The majority -- 195 -- of traffic control towers scheduled to close are operated by outside contractors. An additional 43 are operated by the FAA.
"The Contract Tower Program has a well-established record of success in enhancing air safety and efficiency in communities across the country in a cost-effective manner to taxpayers," said J. Spencer Dickerson, executive director of the U.S. Contract Tower Assn., in a statement.
"The prospect of closing nearly 195 contract towers nationwide along with 43 FAA-staffed towers because of sequestration is inconceivable given the very real impact it would have nationwide, and yet it appears to be a real possibility," Dickerson said.
[Updated at 1:42 p.m.: The FAA said only air traffic control towers operated under its Contract Tower Control Program will be affected. Santa Monica's tower, which is FAA-operated, is not among towers scheduled to close April 7.]
Federal aviation officials have previously said overnight shifts would be shut down at air traffic control towers, but tower operations at some airports may face outright closure.

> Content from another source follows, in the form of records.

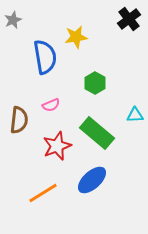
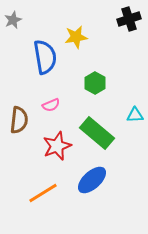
black cross: rotated 20 degrees clockwise
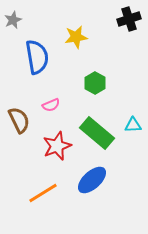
blue semicircle: moved 8 px left
cyan triangle: moved 2 px left, 10 px down
brown semicircle: rotated 32 degrees counterclockwise
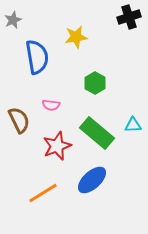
black cross: moved 2 px up
pink semicircle: rotated 30 degrees clockwise
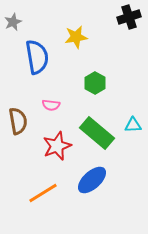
gray star: moved 2 px down
brown semicircle: moved 1 px left, 1 px down; rotated 16 degrees clockwise
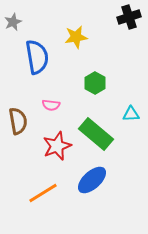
cyan triangle: moved 2 px left, 11 px up
green rectangle: moved 1 px left, 1 px down
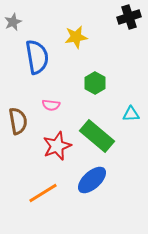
green rectangle: moved 1 px right, 2 px down
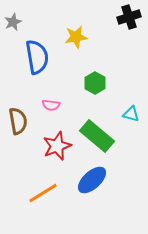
cyan triangle: rotated 18 degrees clockwise
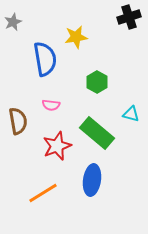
blue semicircle: moved 8 px right, 2 px down
green hexagon: moved 2 px right, 1 px up
green rectangle: moved 3 px up
blue ellipse: rotated 40 degrees counterclockwise
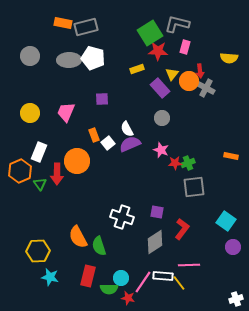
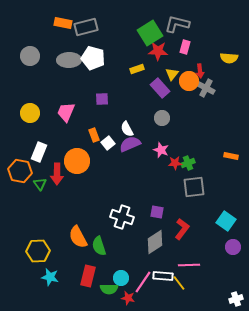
orange hexagon at (20, 171): rotated 25 degrees counterclockwise
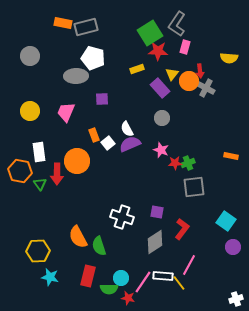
gray L-shape at (177, 24): rotated 70 degrees counterclockwise
gray ellipse at (69, 60): moved 7 px right, 16 px down
yellow circle at (30, 113): moved 2 px up
white rectangle at (39, 152): rotated 30 degrees counterclockwise
pink line at (189, 265): rotated 60 degrees counterclockwise
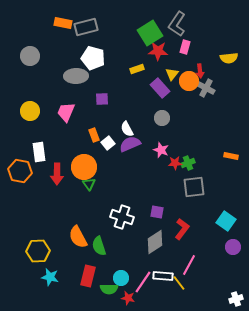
yellow semicircle at (229, 58): rotated 12 degrees counterclockwise
orange circle at (77, 161): moved 7 px right, 6 px down
green triangle at (40, 184): moved 49 px right
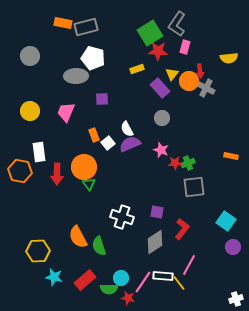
red rectangle at (88, 276): moved 3 px left, 4 px down; rotated 35 degrees clockwise
cyan star at (50, 277): moved 4 px right
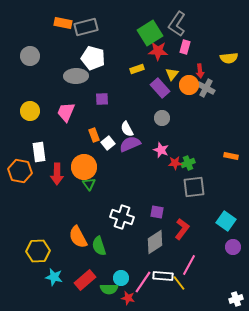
orange circle at (189, 81): moved 4 px down
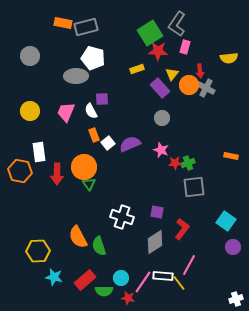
white semicircle at (127, 129): moved 36 px left, 18 px up
green semicircle at (109, 289): moved 5 px left, 2 px down
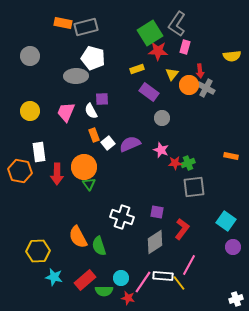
yellow semicircle at (229, 58): moved 3 px right, 2 px up
purple rectangle at (160, 88): moved 11 px left, 4 px down; rotated 12 degrees counterclockwise
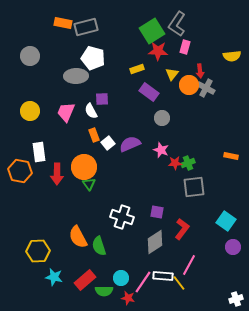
green square at (150, 33): moved 2 px right, 2 px up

The federal agency has also put out the option of furloughing FAA employees for one or two days per two-week pay period, beginning in mid-April.
At Los Angeles International Airport, officials previously said it is too early to gauge how much of an effect the budget cuts would have on the average air traveler, but warned of delays.
The closures, however, are not yet final. The FAA will issue a final closure list on March 18, the Associated Press reported.